The letter goes on to suggest that the deal to acquire Vivint Solar isn’t fair to TerraForm because the effective purchase price was “high by market standards” as of July and remains high now at nearly $1.84 per watt, including the costs associated with the transactions. Appaloosa states that the deal only benefits SunEdison and not TerraForm and that SunEdison “clearly covets the Vivint development operations that it needs to offset defects in its own capabilities and market position,” which it has lost to competitors like SolarCity.

TerraForm left unprotected

According to the letter, Vivint’s rooftop assets are forced upon TerraForm and are “inferior” while coming at an “inflated price” for the purpose of subsidizing SunEdison’s costs in acquiring Vivint. Vivint focuses on the consumer rooftop solar business, which some analysts maintain is not as strong as the commercial or utility segments of the sector.
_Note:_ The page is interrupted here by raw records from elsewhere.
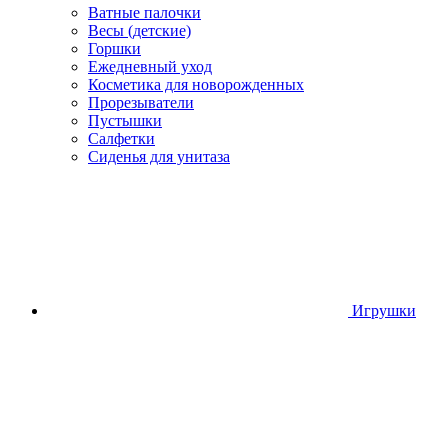
Ватные палочки
Весы (детские)
Горшки
Ежедневный уход
Косметика для новорожденных
Прорезыватели
Пустышки
Салфетки
Сиденья для унитаза
Игрушки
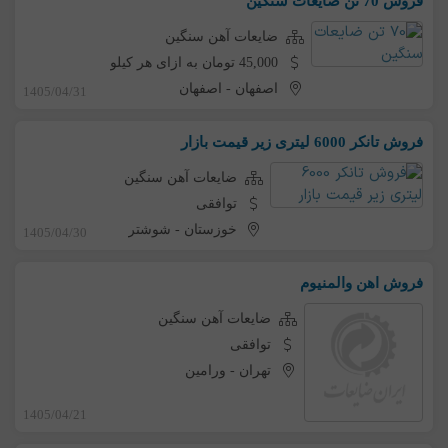
فروش 70 تن ضایعات سنگین
ضایعات آهن سنگین
45,000 تومان به ازای هر کیلو
اصفهان
-
اصفهان
1405/04/31
فروش تانکر 6000 لیتری زیر قیمت بازار
ضایعات آهن سنگین
توافقی
خوزستان
-
شوشتر
1405/04/30
فروش اهن والمنیوم
ضایعات آهن سنگین
توافقی
تهران
-
ورامین
1405/04/21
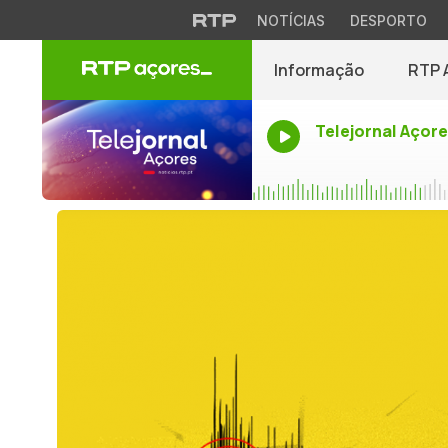
NOTÍCIAS
DESPORTO
Informação
RTP 
Telejornal Açor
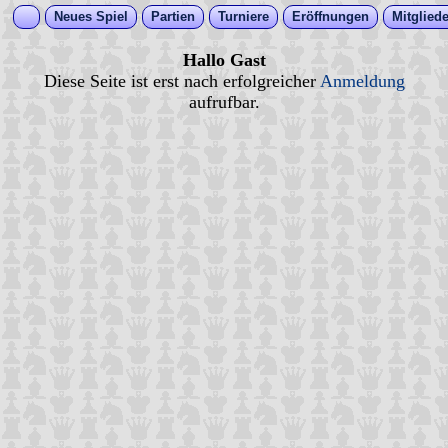
Neues Spiel
Partien
Turniere
Eröffnungen
Mitgliede
Hallo Gast
Diese Seite ist erst nach erfolgreicher
Anmeldung
aufrufbar.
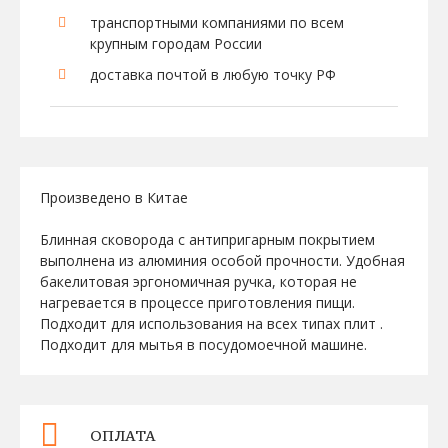
транспортными компаниями по всем
крупным городам России
доставка почтой в любую точку РФ
Произведено в Китае
Блинная сковорода с антипригарным покрытием
выполнена из алюминия особой прочности. Удобная
бакелитовая эргономичная ручка, которая не
нагревается в процессе приготовления пищи.
Подходит для использования на всех типах плит .
Подходит для мытья в посудомоечной машине.
ОПЛАТА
Bolin goes on to state that under the deal between SunEdison and Vivint Solar, TERP doesn’t get the normal protections extended to an unaffiliated buyer and seller because of the way the deal forces the assets onto it. As a result, he says TERP receives the burn of “specific performance provisions.

Also SunEdison and Vivint are not subject to many performance standards and could even fail to deliver the contracted assets as of the effective date under the terms of the current agreement. SunEdison could even issue an unsecured note to TerraForm “as a substitute for any deficiency,” a provision which Appaloosa believes will be invoked. Tepper’s firm thinks that SunEdison is in a “precarious financial position” and that TerraForm Power may never be able to collect on the note.

Today’s letter from Appaloosa marks the firm’s second letter in just a week’s time.